While wildfire is considered the dominant disturbance in boreal forests, fire only recently has been recognized as an important control on peatland carbon cycling. With NSERC funding, we are conducting field studies to examine controls on carbon emissions during peatland fires and with ecosystem succession. With funding from NASA, we are conducting integrated field and remote sensing studies to understand the multiscale controls on fire behaviour in complex boreal landscapes.
We are particularly interested in smouldering combustion, and how this generates unique emissions that can have human health consequences and also influence atmospheric radiative forcing. Beyond the immediate effects of fire, we are conducting research on how fire alters long-term vegetation succession and permafrost stability.
The APEX project is funded by the National Science Foundation, with additional support from the Bonanza Creek Long Term Research Program and the U.S. Geological Survey. The overall goal of this research is to further knowledge about peatland carbon cycling through a series of warming and hydrological experiments.
We initiated a drought and flooding experiment in 2004, and since then we have monitored the effects of drought, flooding, and soil warming on peatland vegetation, greenhouse gas fluxes, and hydrology. Students participating in the APEX project spend their summers in Alaska conducting field work. Our field sites are located about 1 hour outside of Fairbanks, and students also interact with LTER scientists. As one of the longest-running peatland manipulation programs in the world, we are able to test paradigms about how these ecosystems function.

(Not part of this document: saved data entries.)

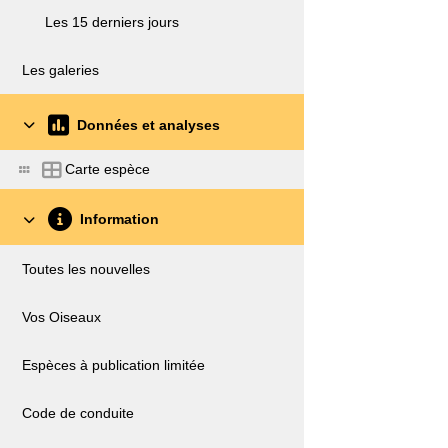
Les 15 derniers jours
Les galeries
Données et analyses
Carte espèce
Information
Toutes les nouvelles
Vos Oiseaux
Espèces à publication limitée
Code de conduite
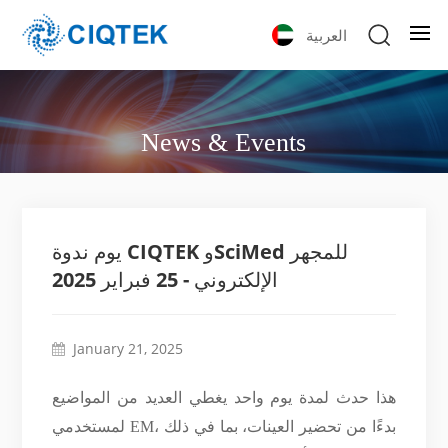
العربية
News & Events
يوم ندوة CIQTEK وSciMed للمجهر
الإلكتروني - 25 فبراير 2025
January 21, 2025
هذا حدث لمدة يوم واحد يغطي العديد من المواضيع
لمستخدمي EM، بدءًا من تحضير العينات، بما في ذلك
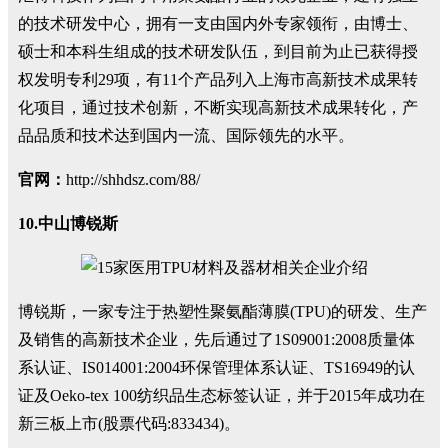
的技术研发中心，拥有一支由国内外专家领衔，由博士、
硕士和本科生组成的技术研发队伍，到目前为止已获得授
权发明专利29项，有11个产品列入上海市高新技术成果转
化项目，通过技术创新，不断实现高新技术成果转化，产
品品质和技术达到国内一流、国际领先的水平。
官网：
http://shhdsz.com/88/
10.中山博锐斯
博锐斯，一家专注于热塑性聚氨酯薄膜(TPU)的研发、生产
及销售的高新技术企业，先后通过了1S09001:2008质量体
系认证、IS014001:2004环保管理体系认证、TS16949的认
证及Oeko-tex 100纺织品生态标签认证，并于2015年成功在
新三板上市(股票代码:833434)。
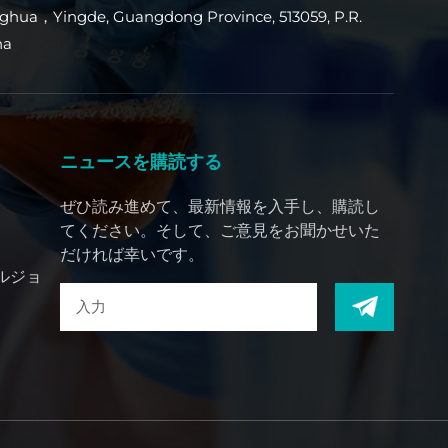
ghua，Yingde, Guangdong Province, 513059, P.R.
na
ニュースを購読する
ぜひ読み進めて、最新情報を入手し、購読し
てください。そして、ご意見をお聞かせいた
だければ幸いです。
ルジョ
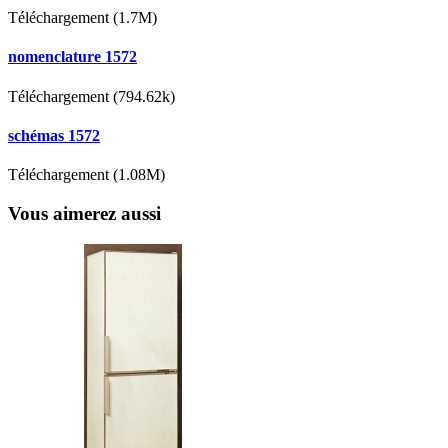
Téléchargement (1.7M)
nomenclature 1572
Téléchargement (794.62k)
schémas 1572
Téléchargement (1.08M)
Vous aimerez aussi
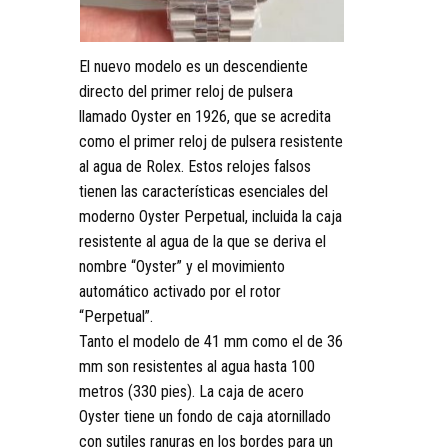
El nuevo modelo es un descendiente
directo del primer reloj de pulsera
llamado Oyster en 1926, que se acredita
como el primer reloj de pulsera resistente
al agua de Rolex. Estos relojes falsos
tienen las características esenciales del
moderno Oyster Perpetual, incluida la caja
resistente al agua de la que se deriva el
nombre “Oyster” y el movimiento
automático activado por el rotor
“Perpetual”.
Tanto el modelo de 41 mm como el de 36
mm son resistentes al agua hasta 100
metros (330 pies). La caja de acero
Oyster tiene un fondo de caja atornillado
con sutiles ranuras en los bordes para un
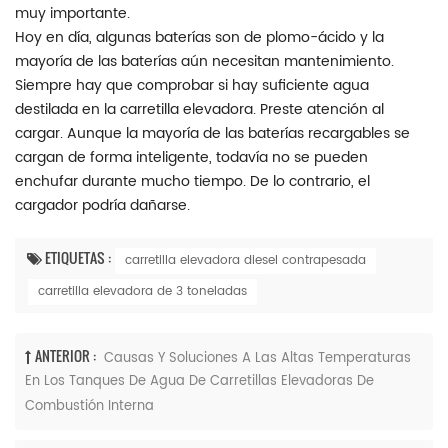
muy importante.
Hoy en día, algunas baterías son de plomo-ácido y la
mayoría de las baterías aún necesitan mantenimiento.
Siempre hay que comprobar si hay suficiente agua
destilada en la carretilla elevadora. Preste atención al
cargar. Aunque la mayoría de las baterías recargables se
cargan de forma inteligente, todavía no se pueden
enchufar durante mucho tiempo. De lo contrario, el
cargador podría dañarse.
ETIQUETAS :
carretilla elevadora diesel contrapesada
carretilla elevadora de 3 toneladas
ANTERIOR :
Causas Y Soluciones A Las Altas Temperaturas
En Los Tanques De Agua De Carretillas Elevadoras De
Combustión Interna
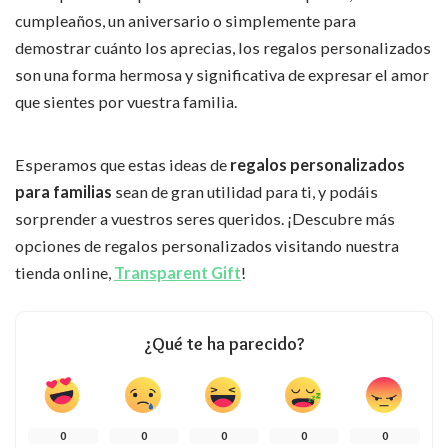
cumpleaños, un aniversario o simplemente para
demostrar cuánto los aprecias, los regalos personalizados
son una forma hermosa y significativa de expresar el amor
que sientes por vuestra familia.
Esperamos que estas ideas de
regalos personalizados
para familias
sean de gran utilidad para ti, y podáis
sorprender a vuestros seres queridos. ¡Descubre más
opciones de regalos personalizados visitando nuestra
tienda online,
Transparent Gift
!
¿Qué te ha parecido?
0
0
0
0
0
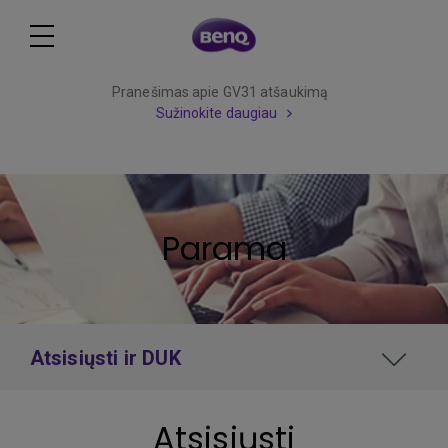
Pranešimas apie GV31 atšaukimą
Sužinokite daugiau
Parama
Atsisiųsti ir DUK
Atsisiųsti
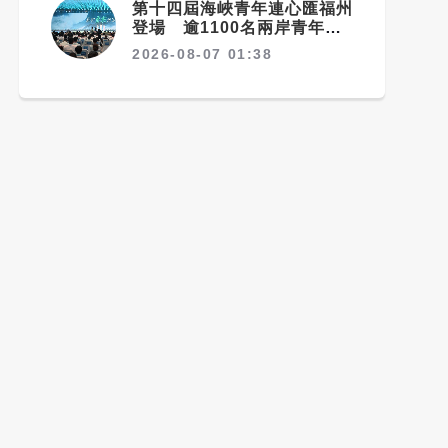
第十四屆海峽青年連心匯福州
登場 逾1100名兩岸青年參
與交流
2026-08-07 01:38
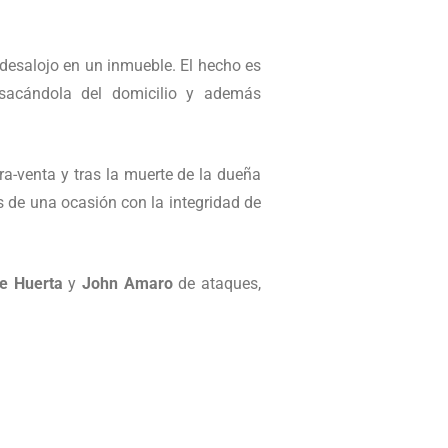
 desalojo en un inmueble. El hecho es
 sacándola del domicilio y además
a-venta y tras la muerte de la dueña
 de una ocasión con la integridad de
e Huerta
y
John Amaro
de ataques,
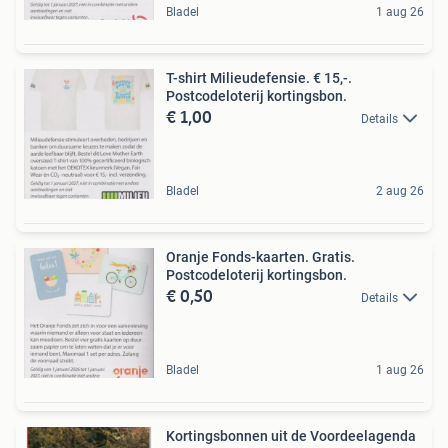
Bladel
1 aug 26
T-shirt Milieudefensie. € 15,-.
Postcodeloterij kortingsbon.
€ 1,00
Details
Bladel
2 aug 26
Oranje Fonds-kaarten. Gratis.
Postcodeloterij kortingsbon.
€ 0,50
Details
Bladel
1 aug 26
Kortingsbonnen uit de Voordeelagenda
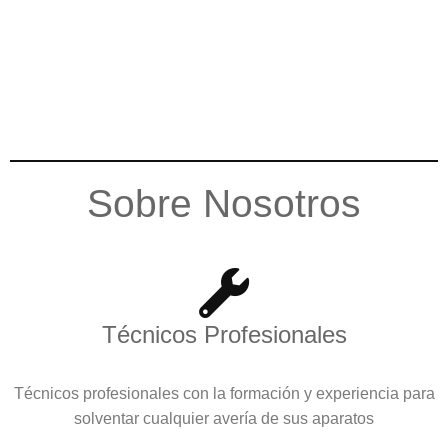
Sobre Nosotros
Técnicos Profesionales
Técnicos profesionales con la formación y experiencia para
solventar cualquier avería de sus aparatos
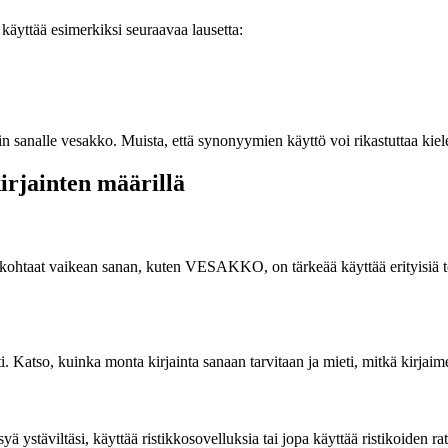
 käyttää esimerkiksi seuraavaa lausetta:
n sanalle vesakko. Muista, että synonyymien käyttö voi rikastuttaa kie
irjainten määrillä
un kohtaat vaikean sanan, kuten VESAKKO, on tärkeää käyttää erityisiä t
ti. Katso, kuinka monta kirjainta sanaan tarvitaan ja mieti, mitkä kirjai
yä ystäviltäsi, käyttää ristikkosovelluksia tai jopa käyttää ristikoiden r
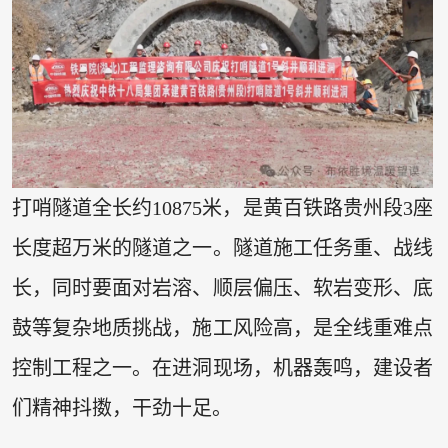
打哨隧道全长约10875米，是黄百铁路贵州段3座
长度超万米的隧道之一。隧道施工任务重、战线
长，同时要面对岩溶、顺层偏压、软岩变形、底
鼓等复杂地质挑战，施工风险高，是全线重难点
控制工程之一。在进洞现场，机器轰鸣，建设者
们精神抖擞，干劲十足。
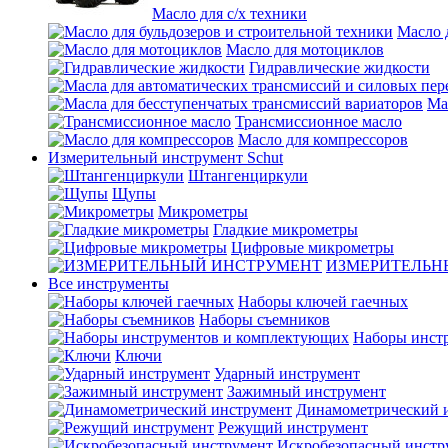
Масло для с/х техники
Масло 
Масло для мотоциклов
Гидравлические жидкости
Ма
Трансмиссионное масло
Масло для компрессоров
Измерительный инструмент Schut
Штангенциркули
Щупы
Микрометры
Гладкие микрометры
Цифровые микрометры
ИЗМЕРИТЕЛЬН
Все инструменты
Наборы ключей гаечных
Наборы съемников
Наборы инст
Ключи
Ударный инструмент
Зажимный инструмент
Динамометрический 
Режущий инструмент
Искробезопасный инстр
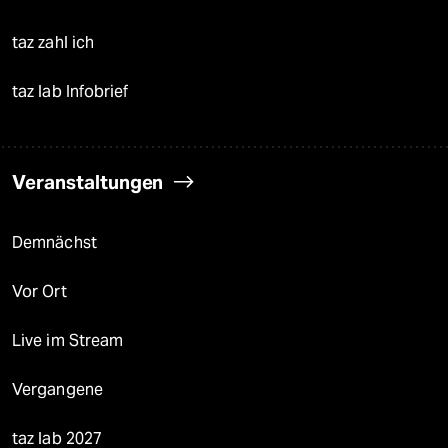
taz zahl ich
taz lab Infobrief
Veranstaltungen
Demnächst
Vor Ort
Live im Stream
Vergangene
taz lab 2027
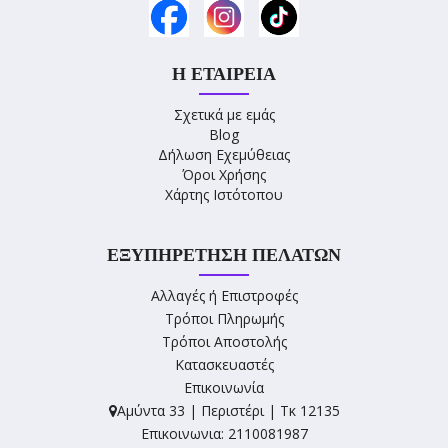
Η ΕΤΑΙΡΕΊΑ
Σχετικά με εμάς
Blog
Δήλωση Εχεμύθειας
Όροι Χρήσης
Χάρτης Ιστότοπου
ΕΞΥΠΗΡΈΤΗΣΗ ΠΕΛΑΤΏΝ
Αλλαγές ή Επιστροφές
Τρόποι Πληρωμής
Τρόποι Αποστολής
Κατασκευαστές
Επικοινωνία
Αμύντα 33 | Περιστέρι | Τκ 12135
Επικοινωνια: 2110081987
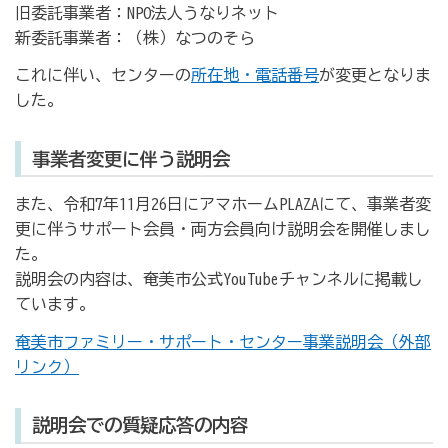
旧委託事業者：NPO法人うなりネット
新委託事業者：（株）なつのそら
これに伴い、センターの
所在地・電話番号
が変更となりま
した。
事業者変更に伴う説明会
また、令和7年11月26日にアマホームPLAZAにて、事業者変
更に伴うサポート会員・両方会員向け説明会を開催しまし
た。
説明会の内容は、奄美市公式YouTubeチャンネルに掲載し
ています。
奄美市ファミリー・サポート・センター事業説明会（外部
リンク）
説明会での質疑応答の内容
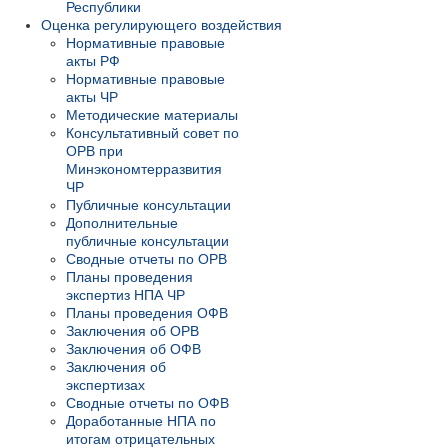
Республики
Оценка регулирующего воздействия
Нормативные правовые
акты РФ
Нормативные правовые
акты ЧР
Методические материалы
Консультативный совет по
ОРВ при
Минэкономтерразвития
ЧР
Публичные консультации
Дополнительные
публичные консультации
Сводные отчеты по ОРВ
Планы проведения
экспертиз НПА ЧР
Планы проведения ОФВ
Заключения об ОРВ
Заключения об ОФВ
Заключения об
экспертизах
Сводные отчеты по ОФВ
Доработанные НПА по
итогам отрицательных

Thaw of ice-rich permafrost
Permafrost soils contain more than half of the global soil carbon pool, far exceeding the amount of carbon in the atmosphere. Release of thawing permafrost carbon is one of the most likely positive feedbacks from terrestrial ecosystems to the atmosphere with warming. While many field and modelling studies examine gradual vertical thaw that occurs with thickening of the seasonal active layer, our lab focuses on subsidence and thermokarst expansion occurring with thaw of ice-rich permafrost. There are earth system or climate models currently considering the role of thermokarst in permafrost-climate feedbacks, but we hope to change this!
The effect of plant traits on ecosystem function
A running theme through many of our research projects is the effect of plant physiology and traits on aspects of ecosystem function. Given that most northern wetlands are covered with a near-continuous ground-layer of mosses, we are trying to understand the controls of various moss groups on soil thermal conditions, substrate quality, and nutrient cycling. We often think about the evolutionary and physiological underpinnings of moss traits that influence ground temperatures and nutrient cycling. We also are interested in changing plant community composition (as a result of changing climate or plant invasion), and the consequences of altered biodiversity for carbon and nitrogen cycling.
Changing climate and northern food
We study how permafrost thaw affects the ability of subsistence harvesters to travel and access traditional foods. We are working with communities to identify how thermokarst is affecting culturally important lands. Many models also show that northern Canada will become more suitable for certain crops under future climate change. This makes the north one of the most important agricultural frontiers. Productivity on northern soils will require drainage, which causes large carbon emissions. We are using a number of approaches to help build capacity in northern communities to better adjust to this shifting agricultural landscape and embrace climate-smart food production and agriculture.
Sustainable water and energy in remote regions
Through collaborations with aquatic biologists, land managers, and remote sensing experts, we are linking changes on land occurring with warming, increasing wildfire and permafrost degradation to changes in streamflow, water quality, and aquatic health. Changes in permafrost stability have important consequences for energy availability for several northern cities that depend on hydropower. In recent years, there has been insufficient flow to generate power in Yellowknife, which is linked to permafrost thaw, and the city was forced to switch to diesel power. Photo credit to Peter Griffiths at NASA.
Fun fact - you can see the APEX water table manipulation plots from space! We have maintained this long-term ecosystem experiment since 2004, and have been tracking changes in vegetation, microbial processes, and carbon fluxes ever since. Hover over the field image below to see the layout of our plots.
To complement the water table manipulation experiment highlighted above, we also have been studying ecosystem responses to wetting caused by the thaw of ice-rich permafrost. We have a lot of infrastructure at the field sites pictured below, including two eddy covariance towers, many networks of chambers, snow and ERT transects, and deep versus shallow nutrient fertilization.